◆ WHAT IS BEING ASKED
The required answer is each line in the entries below where "обучения" occurs.

◆ INFORMATION GIVEN
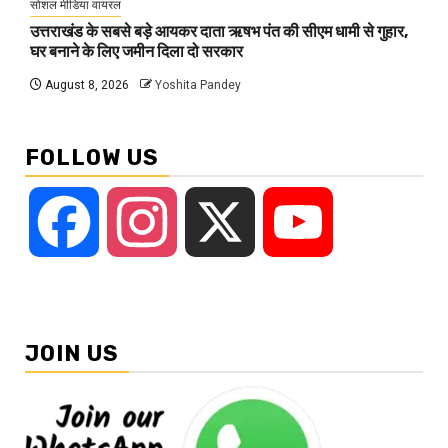
सोशल मीडिया वायरल
उत्तराखंड के सबसे बड़े आयकर दाता ऋषभ पंत की सीएम धामी से गुहार,
घर बनाने के लिए जमीन दिला दो सरकार
August 8, 2026
Yoshita Pandey
FOLLOW US
Facebook
Instagram
X
YouTube
JOIN US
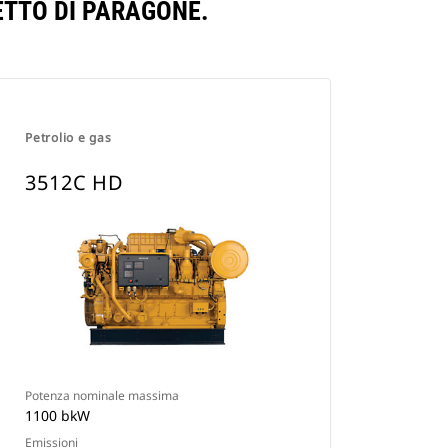
ETTO DI PARAGONE.
Petrolio e gas
3512C HD
Potenza nominale massima
1100 bkW
Emissioni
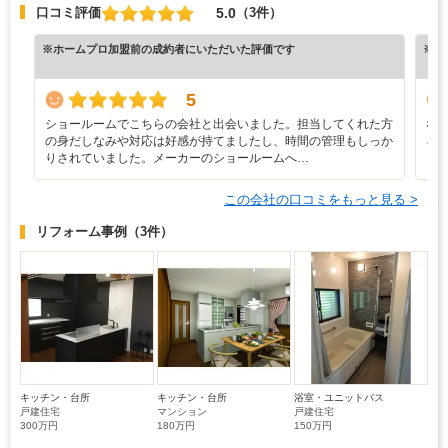
5.0
口コミ評価
（3件）
※ホームプロ加盟前の成約者にいただいた評価です
※ホ
5
ショールームでこちらの会社と出会いました。担当してくれた方
な
の身だしなみや対応は好感が持てましたし、時間の管理もしっか
ろ
りされていました。メーカーのショールームへ…
と
この会社の口コミをもっと見る >
リフォーム事例
（3件）
キッチン・台所
キッチン・台所
浴室・ユニットバス
戸建住宅
マンション
戸建住宅
300万円
180万円
150万円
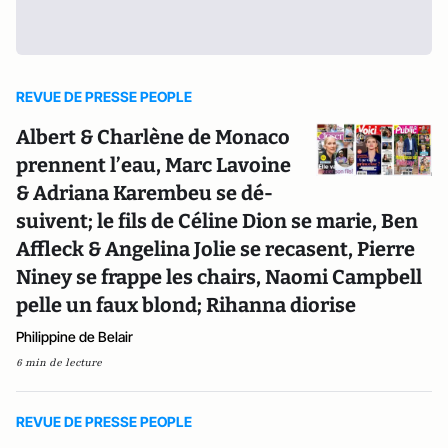
REVUE DE PRESSE PEOPLE
Albert & Charlène de Monaco
prennent l’eau, Marc Lavoine
& Adriana Karembeu se dé-
suivent; le fils de Céline Dion se marie, Ben
Affleck & Angelina Jolie se recasent, Pierre
Niney se frappe les chairs, Naomi Campbell
pelle un faux blond; Rihanna diorise
Philippine de Belair
6 min de lecture
REVUE DE PRESSE PEOPLE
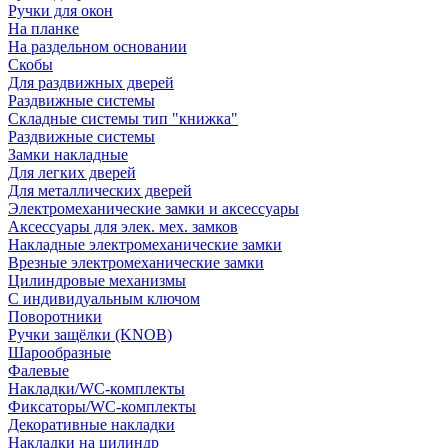
Ручки для окон
На планке
На раздельном основании
Скобы
Для раздвижных дверей
Раздвижные системы
Складные системы тип "книжка"
Раздвижные системы
Замки накладные
Для легких дверей
Для металлических дверей
Электромеханические замки и аксессуары
Аксессуары для элек. мех. замков
Накладные электромеханические замки
Врезные электромеханические замки
Цилиндровые механизмы
С индивидуальным ключом
Поворотники
Ручки защёлки (KNOB)
Шарообразные
Фалевые
Накладки/WC-комплекты
Фиксаторы/WC-комплекты
Декоративные накладки
Накладки на цилиндр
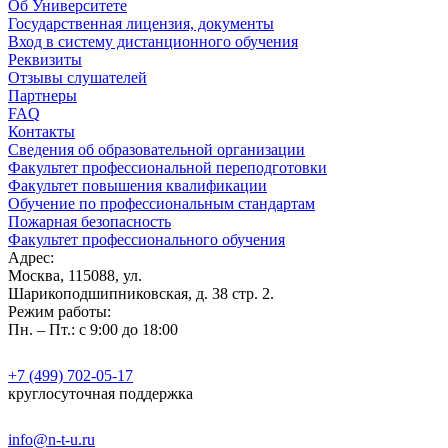
Об Университете
Государственная лицензия, документы
Вход в систему дистанционного обучения
Реквизиты
Отзывы слушателей
Партнеры
FAQ
Контакты
Сведения об образовательной организации
Факультет профессиональной переподготовки
Факультет повышения квалификации
Обучение по профессиональным стандартам
Пожарная безопасность
Факультет профессионального обучения
Адрес:
Москва, 115088, ул.
Шарикоподшипниковская, д. 38 стр. 2.
Режим работы:
Пн. – Пт.: с 9:00 до 18:00
+7 (499) 702-05-17
круглосуточная поддержка
info@n-t-u.ru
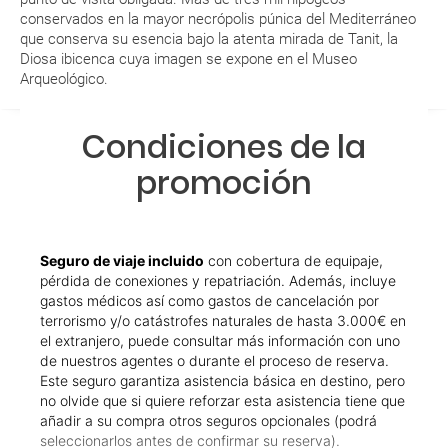
¿Cuáles son los impuestos de entrada y salida del
conservados en la mayor necrópolis púnica del Mediterráneo
país si viajo a América?
que conserva su esencia bajo la atenta mirada de Tanit, la
Diosa ibicenca cuya imagen se expone en el Museo
¿Qué hago si el traslado contratado del aeropuerto
Arqueológico.
al hotel o viceversa no ha aparecido?
Condiciones de la
¿Necesito visado para poder ir a ...?
promoción
¿Por qué me sale el precio de un niño igual que el
precio de un adulto?
Seguro de viaje incluido
con cobertura de equipaje,
¿Cuántas veces debo imprimir el bono de los
pérdida de conexiones y repatriación. Además, incluye
traslados?
gastos médicos así como gastos de cancelación por
terrorismo y/o catástrofes naturales de hasta 3.000€ en
el extranjero, puede consultar más información con uno
de nuestros agentes o durante el proceso de reserva.
Este seguro garantiza asistencia básica en destino, pero
no olvide que si quiere reforzar esta asistencia tiene que
añadir a su compra otros seguros opcionales (podrá
seleccionarlos antes de confirmar su reserva).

◆ ANSWER TO THIS PROBLEM
Вход в систему дистанционного обучения
Факультет профессионального обучения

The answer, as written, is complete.